Howard Hawks dijo que no veía cómo podía hacerse un buen western sin contar con él, y cortó Río Bravo a su medida; Tejero nos cuenta que, en tanto recibía su nombre definitivo, John T. Chance, el sheriff protagonista del film aparecía como 'John Wayne' en el primer tratamiento del guión. En El hombre que mató a Liberty Valance, un western que dejaba entrever que aquel mundo legendario tenía los días contados, Wayne es Tom Doniphon, un pionero que los nuevos tiempos se llevarán por delante. Rooster Coghurn, el agente federal tuerto, borrachín y cascarrabias que interpreta en Valor de ley, cima y compendio de todos los pistoleros, comisarios y vaqueros que había encarnado a lo largo de cuarenta años, lo hizo merecedor del único Oscar que recibiera en vida. Un premio merecido, digan lo que digan, aunque lo suyo no fuera exactamente interpretar, sino vivir la experiencia. Henry Hathaway, director de Valor de ley, confesó: "Wayne nunca fue actor. Y como no era actor, tenía que hacerlo todo de verdad. No tenía ningún recurso que le permitiera fingir. No podía ser francés, no sabía hablar con acento, no podía ser [Laurence] Olivier. Cualquier cosa que el guión le exigiera, él simplemente lo hacía. No era una cuestión de interpretación, era una cuestión de realismo". Sea como fuere, lo importante no es el método, sino los resultados y en sus mejores trabajos Wayne suplió su falta de versatilidad con una intensidad mayúscula.

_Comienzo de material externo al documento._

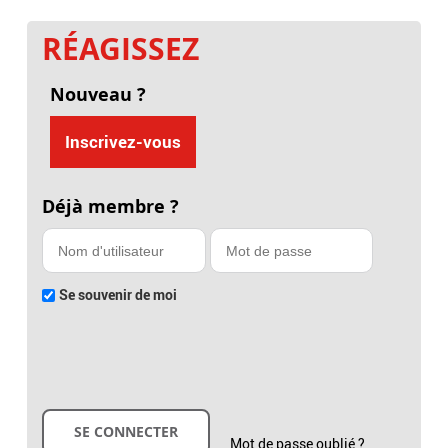
RÉAGISSEZ
Nouveau ?
Inscrivez-vous
Déjà membre ?
Se souvenir de moi
Mot de passe oublié ?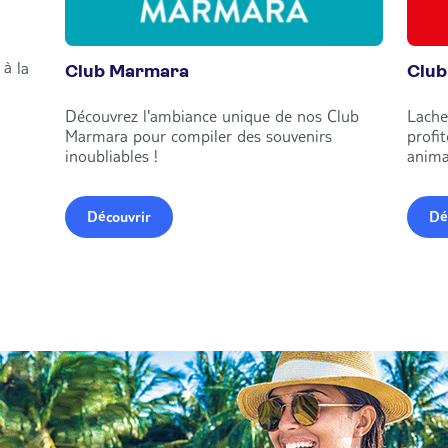
à la
Club Marmara
Club
Découvrez l'ambiance unique de nos Club
Lache
Marmara pour compiler des souvenirs
profi
inoubliables !
anima
Découvrir
Dé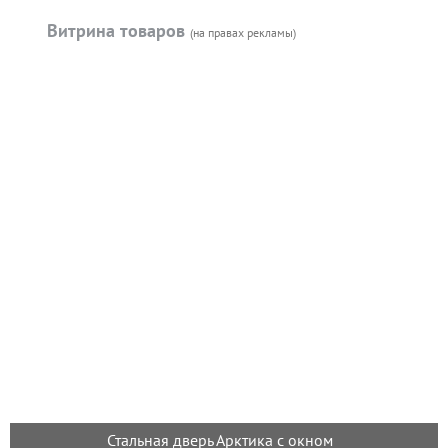
Витрина товаров
(на правах рекламы)
Стальная дверь Арктика с окном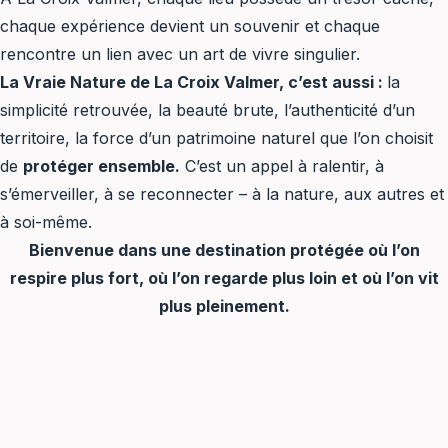
chaque expérience devient un souvenir et chaque
rencontre un lien avec un art de vivre singulier.
La Vraie Nature de La Croix Valmer, c’est aussi :
la
simplicité retrouvée, la beauté brute, l’authenticité d’un
territoire, la force d’un patrimoine naturel que l’on choisit
de
protéger ensemble.
C’est un appel à ralentir, à
s’émerveiller, à se reconnecter – à la nature, aux autres et
à soi-même.
Bienvenue dans une destination protégée où l’on
respire plus fort, où l’on regarde plus loin et où l’on vit
plus pleinement.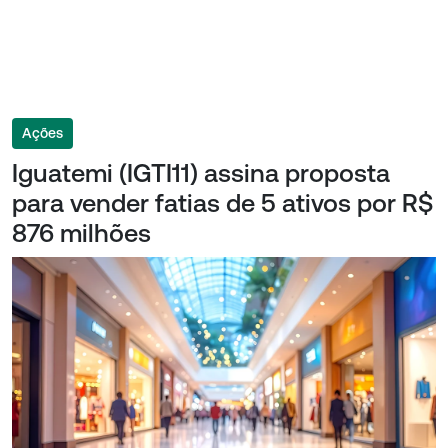
Ações
Iguatemi (IGTI11) assina proposta
para vender fatias de 5 ativos por R$
876 milhões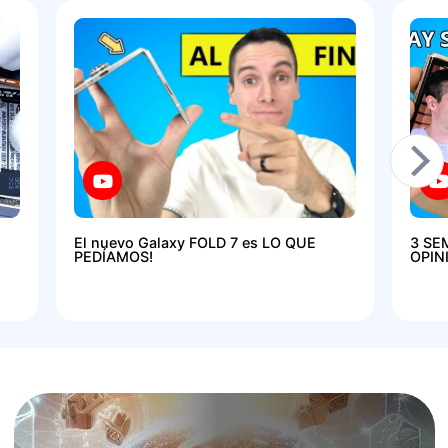
El nuevo Galaxy FOLD 7 es LO QUE
3 SE
PEDÍAMOS!
OPIN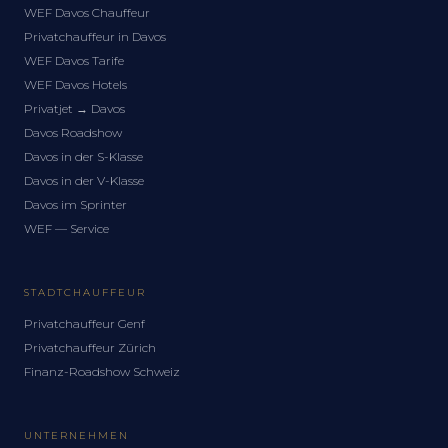
WEF Davos Chauffeur
Privatchauffeur in Davos
WEF Davos Tarife
WEF Davos Hotels
Privatjet → Davos
Davos Roadshow
Davos in der S-Klasse
Davos in der V-Klasse
Davos im Sprinter
WEF — Service
STADTCHAUFFEUR
Privatchauffeur Genf
Privatchauffeur Zürich
Finanz-Roadshow Schweiz
UNTERNEHMEN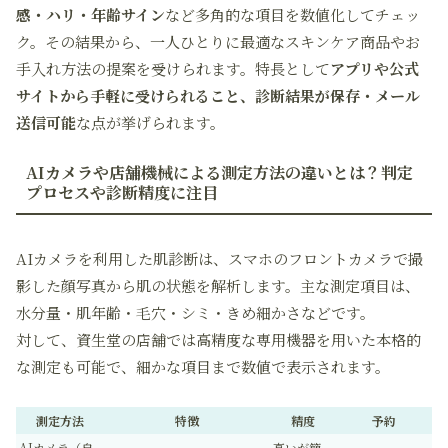
感・ハリ・年齢サイン
など多角的な項目を数値化してチェッ
ク。その結果から、一人ひとりに最適なスキンケア商品やお
手入れ方法の提案を受けられます。特長として
アプリや公式
サイトから手軽に受けられること、診断結果が保存・メール
送信可能
な点が挙げられます。
AIカメラや店舗機械による測定方法の違いとは？判定
プロセスや診断精度に注目
AIカメラを利用した肌診断は、スマホのフロントカメラで撮
影した顔写真から肌の状態を解析します。主な測定項目は、
水分量・肌年齢・毛穴・シミ・きめ細かさなどです。
対して、資生堂の店舗では高精度な専用機器を用いた本格的
な測定も可能で、細かな項目まで数値で表示されます。
測定方法
特徴
精度
予約
AIカメラ（自
高いが簡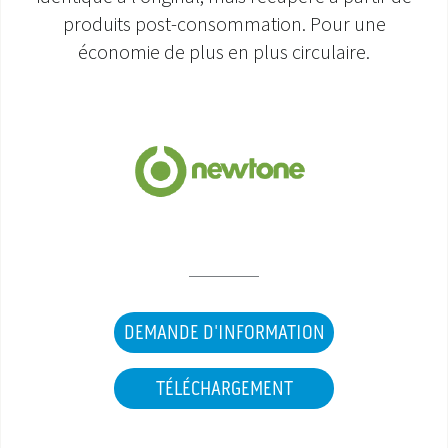
produits post-consommation. Pour une
économie de plus en plus circulaire.
DEMANDE D'INFORMATION
TÉLÉCHARGEMENT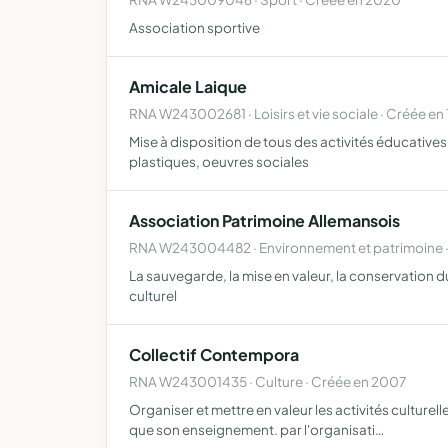
Association sportive
Amicale Laique
RNA W243002681 · Loisirs et vie sociale · Créée en
Mise à disposition de tous des activités éducatives 
plastiques, oeuvres sociales
Association Patrimoine Allemansois
RNA W243004482 · Environnement et patrimoine ·
La sauvegarde, la mise en valeur, la conservation 
culturel
Collectif Contempora
RNA W243001435 · Culture · Créée en 2007
Organiser et mettre en valeur les activités culturelle
que son enseignement. par l'organisati…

El actor se convirtió en un héroe de la pantalla para varias generaciones de espectadores y a los datos nos remitimos: "Entre 1949 y 1972 colocó al menos una de sus películas en la lista anual de las diez cintas más taquilleras", explica Tejero. Más aún: "En 1969, después de haber sido durante diecinueve años consecutivos una de las atracciones de la lista de los diez actores más taquilleros de Hollywood, John Wayne había proporcionado más de cuatrocientos millones de dólares a sus estudios, más que ninguna otra estrella en la historia del cine". Para sus compatriotas representaba la quintaesencia del ser norteamericano: un hombre de una pieza, sin dobleces, buen vecino y buen patriota, amigo de sus amigos, implacable con sus enemigos, y él asumió este cometido con todas sus consecuencias. Rechazó intervenir en la magnífica El político (1948) por lavar en público los trapos sucios de la política norteamericana. Ironías de la vida: nominado al Oscar por Arenas sangrientas (1949), Wayne perdió la estatuilla en manos de Broderick Crawford, que había accedido a interpretar el film de Robert Rossen. También rechazó, por idénticos motivos, ¿Teléfono rojo? Volamos hacia Moscú (1963). No le importó, en cambio, producir y protagonizar una serie de películas de propaganda anticomunista, a cual más ramplona, en los años más crudos de la Guerra Fría.

Sus dos trabajos como director, El Álamo (1960) y Boinas verdes (1968), sendas apologías del intervencionismo yanqui, invisten a los Estados Unidos de un aura cuasi divina y abanderan una idea de libertad monolítica, sin matices.

Wayne aguantó al pie del cañón hasta el final; incluso cuando un cáncer de pulmón empezó a roer ese corpachón suyo y acortar el número de sus días. (En las pausas de rodaje tenía que recurrir a una botella de oxígeno para aguantar el ritmo de trabajo). Los años le dieron un toque paternal, venerable, confortable. Esto decía de él una jovencísima Jennifer O'Neill en Río Lobo (1970) tras de haber dormido juntos bajo la misma manta en mitad del desierto tejano: que era un hombre confortable.

Después de haber sobrevivido a infinidad de encerronas y tiroteos, el cáncer se lo llevó el 11 de junio de 1979, a la edad de 72 años. En su lápida, escrito en español, puede leerse este epitafio: "Aquí yace John Wayne: feo, fuerte y formal", tres adjetivos como tres puñetazos que resumen inmejorablemente un carácter.